Updating for Y2K became a high-profile only 2 years prior to the big day!! The big software investments and rush to prepare for Y2K began in earnest in 1998

                                                  

Changing the software for nearly every computer in America (perhaps the world) was achieved in just 2 years!!!!!!!!!!!!! 

Health insurers and employers have had 3-4 years to prepare software and decisions for implementation the Affordable Care Act ... Obamacare ... yet all businesses, worldwide, had 2 years to prepare software for Y2K. Even the governments, like our Defense Department, raised the Y2K issue in 1998 and their 1999 budget requests.    



The Y2K "bug" was a huge issue and challenge!! It dominated the news from 1998-2000. Jobs and spending to repair-prepare legacy systems directly boosted the economy. For example, even supermarkets, like Whole Foods, spent a fortune on it.

So why has 3+ years for health insurers and employers not been enough time for simple, available software programs to be implemented for Affordable Care Act ... Obamacare ... ??

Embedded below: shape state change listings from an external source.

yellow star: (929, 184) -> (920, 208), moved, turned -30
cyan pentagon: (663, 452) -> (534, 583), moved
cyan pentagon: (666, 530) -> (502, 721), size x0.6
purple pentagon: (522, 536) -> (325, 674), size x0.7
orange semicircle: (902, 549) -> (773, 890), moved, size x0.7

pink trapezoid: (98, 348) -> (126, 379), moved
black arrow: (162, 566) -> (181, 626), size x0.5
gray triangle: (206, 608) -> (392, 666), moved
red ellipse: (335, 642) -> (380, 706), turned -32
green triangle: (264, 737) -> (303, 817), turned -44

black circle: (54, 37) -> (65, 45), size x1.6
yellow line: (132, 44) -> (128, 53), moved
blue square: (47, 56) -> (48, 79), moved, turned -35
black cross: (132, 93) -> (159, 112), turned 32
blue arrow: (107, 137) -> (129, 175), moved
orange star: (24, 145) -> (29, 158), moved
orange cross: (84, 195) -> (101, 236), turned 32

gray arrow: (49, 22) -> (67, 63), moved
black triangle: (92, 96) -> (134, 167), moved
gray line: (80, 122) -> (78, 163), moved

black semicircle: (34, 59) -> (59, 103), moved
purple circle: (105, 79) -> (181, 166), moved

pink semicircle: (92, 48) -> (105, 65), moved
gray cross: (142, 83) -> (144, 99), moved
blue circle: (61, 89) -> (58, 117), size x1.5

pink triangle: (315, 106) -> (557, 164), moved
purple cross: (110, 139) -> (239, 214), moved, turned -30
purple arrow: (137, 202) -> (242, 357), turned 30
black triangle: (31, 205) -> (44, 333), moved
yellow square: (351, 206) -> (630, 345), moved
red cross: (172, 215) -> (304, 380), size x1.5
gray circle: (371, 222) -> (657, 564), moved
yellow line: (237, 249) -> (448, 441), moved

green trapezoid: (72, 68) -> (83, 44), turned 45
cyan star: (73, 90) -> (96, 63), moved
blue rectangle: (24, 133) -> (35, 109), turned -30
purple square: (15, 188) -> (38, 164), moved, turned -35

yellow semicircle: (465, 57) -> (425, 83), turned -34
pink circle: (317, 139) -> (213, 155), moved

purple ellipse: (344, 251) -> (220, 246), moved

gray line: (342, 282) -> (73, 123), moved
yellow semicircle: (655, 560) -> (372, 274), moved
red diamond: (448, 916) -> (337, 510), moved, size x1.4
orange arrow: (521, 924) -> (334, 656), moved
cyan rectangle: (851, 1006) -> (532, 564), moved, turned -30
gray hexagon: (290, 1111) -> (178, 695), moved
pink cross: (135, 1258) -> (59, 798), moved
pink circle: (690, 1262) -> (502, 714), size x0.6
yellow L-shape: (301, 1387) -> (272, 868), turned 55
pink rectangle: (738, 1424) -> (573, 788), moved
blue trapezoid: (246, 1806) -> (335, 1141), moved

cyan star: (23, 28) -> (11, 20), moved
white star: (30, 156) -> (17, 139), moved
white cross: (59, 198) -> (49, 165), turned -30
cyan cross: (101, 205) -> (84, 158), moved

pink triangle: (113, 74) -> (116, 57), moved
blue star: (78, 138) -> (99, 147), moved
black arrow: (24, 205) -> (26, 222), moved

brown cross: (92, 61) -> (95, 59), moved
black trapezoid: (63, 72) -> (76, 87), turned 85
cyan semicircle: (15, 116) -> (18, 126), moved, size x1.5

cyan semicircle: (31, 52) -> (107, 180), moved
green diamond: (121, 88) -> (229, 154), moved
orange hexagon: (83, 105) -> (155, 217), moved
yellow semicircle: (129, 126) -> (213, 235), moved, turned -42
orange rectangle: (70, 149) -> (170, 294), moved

Think about it. Personal health records and physician-hospital-insurer-employer electronic medical records (EMS software) have been around ... and booming businesses for several years!!! 



Healthcare providers have been living with the federal mandate to implement electronic medical records.

Since 2011, the federal government also has imposed penalties as of 2014 but also immediately offered financial incentives ... up to $44,000 for a family medical practice ... to help the millions of physician practices afford to implement "significant use" of electronic medical records EMR.

So what's the real problem?



My opinion

Rescind all of the waivers. The Affordable Care Act ... Obamacare ... should continue to implement as enacted.